# Task to complete:
Track down every line below that holds "если" and copy it.

(Page-level text extractions)
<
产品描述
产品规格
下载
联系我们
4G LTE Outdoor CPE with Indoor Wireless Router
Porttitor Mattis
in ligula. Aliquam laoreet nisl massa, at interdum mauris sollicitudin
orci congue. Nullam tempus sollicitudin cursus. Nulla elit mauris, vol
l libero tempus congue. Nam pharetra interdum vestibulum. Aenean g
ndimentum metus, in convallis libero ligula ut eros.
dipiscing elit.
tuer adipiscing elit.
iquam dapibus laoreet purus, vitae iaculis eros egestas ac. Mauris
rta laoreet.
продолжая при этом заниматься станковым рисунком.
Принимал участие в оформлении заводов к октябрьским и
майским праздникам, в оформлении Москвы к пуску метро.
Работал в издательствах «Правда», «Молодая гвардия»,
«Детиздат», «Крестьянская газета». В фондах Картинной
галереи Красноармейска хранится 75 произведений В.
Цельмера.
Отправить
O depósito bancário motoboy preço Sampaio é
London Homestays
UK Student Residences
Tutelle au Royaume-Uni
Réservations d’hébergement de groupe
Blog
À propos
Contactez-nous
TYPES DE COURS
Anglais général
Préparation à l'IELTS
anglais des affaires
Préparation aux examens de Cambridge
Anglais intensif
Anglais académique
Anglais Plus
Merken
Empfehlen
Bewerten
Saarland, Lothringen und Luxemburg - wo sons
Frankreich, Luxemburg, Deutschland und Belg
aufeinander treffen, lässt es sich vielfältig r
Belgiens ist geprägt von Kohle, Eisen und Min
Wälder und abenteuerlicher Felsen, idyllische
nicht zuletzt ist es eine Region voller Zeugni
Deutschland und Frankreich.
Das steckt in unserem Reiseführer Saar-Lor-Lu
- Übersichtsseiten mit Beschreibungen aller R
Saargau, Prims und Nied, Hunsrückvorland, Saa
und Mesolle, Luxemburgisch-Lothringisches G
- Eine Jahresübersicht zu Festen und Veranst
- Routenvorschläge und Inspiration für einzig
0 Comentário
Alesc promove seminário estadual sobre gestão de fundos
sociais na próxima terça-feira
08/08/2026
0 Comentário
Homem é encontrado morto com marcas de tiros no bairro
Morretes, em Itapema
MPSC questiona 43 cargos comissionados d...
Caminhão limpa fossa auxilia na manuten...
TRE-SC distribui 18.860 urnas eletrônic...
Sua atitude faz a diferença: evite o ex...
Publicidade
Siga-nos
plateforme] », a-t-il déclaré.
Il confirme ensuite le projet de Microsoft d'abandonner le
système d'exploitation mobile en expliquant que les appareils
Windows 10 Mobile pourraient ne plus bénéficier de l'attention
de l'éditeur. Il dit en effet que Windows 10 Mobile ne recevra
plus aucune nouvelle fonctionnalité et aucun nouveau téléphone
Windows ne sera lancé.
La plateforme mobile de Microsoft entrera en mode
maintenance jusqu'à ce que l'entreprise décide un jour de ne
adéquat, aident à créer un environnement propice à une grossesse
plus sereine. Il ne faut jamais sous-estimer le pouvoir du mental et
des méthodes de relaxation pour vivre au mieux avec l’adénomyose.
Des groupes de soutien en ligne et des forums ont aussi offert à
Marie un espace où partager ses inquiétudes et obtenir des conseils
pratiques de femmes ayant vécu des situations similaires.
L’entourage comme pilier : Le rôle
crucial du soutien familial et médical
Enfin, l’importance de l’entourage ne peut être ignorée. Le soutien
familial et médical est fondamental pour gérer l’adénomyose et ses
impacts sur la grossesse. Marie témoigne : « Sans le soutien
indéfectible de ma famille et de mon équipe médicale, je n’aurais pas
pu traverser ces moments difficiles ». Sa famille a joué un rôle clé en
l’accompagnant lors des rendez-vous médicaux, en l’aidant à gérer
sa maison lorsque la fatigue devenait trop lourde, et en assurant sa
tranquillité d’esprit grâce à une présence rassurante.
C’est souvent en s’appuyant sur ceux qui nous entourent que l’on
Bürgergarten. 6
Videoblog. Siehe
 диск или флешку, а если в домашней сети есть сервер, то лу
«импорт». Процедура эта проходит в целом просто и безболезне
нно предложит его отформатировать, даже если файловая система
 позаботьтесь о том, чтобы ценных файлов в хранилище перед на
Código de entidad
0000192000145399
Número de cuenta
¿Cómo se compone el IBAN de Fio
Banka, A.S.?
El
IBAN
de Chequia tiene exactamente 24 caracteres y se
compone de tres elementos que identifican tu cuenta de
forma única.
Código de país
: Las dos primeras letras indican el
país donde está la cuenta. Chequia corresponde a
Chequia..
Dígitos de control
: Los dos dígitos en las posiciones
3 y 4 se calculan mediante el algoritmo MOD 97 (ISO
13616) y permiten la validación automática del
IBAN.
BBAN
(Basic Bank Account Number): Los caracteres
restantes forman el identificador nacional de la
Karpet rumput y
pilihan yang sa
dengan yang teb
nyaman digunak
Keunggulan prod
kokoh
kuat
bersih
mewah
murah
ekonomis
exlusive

# Answer section:
 диск или флешку, а если в домашней сети есть сервер, то лу
нно предложит его отформатировать, даже если файловая система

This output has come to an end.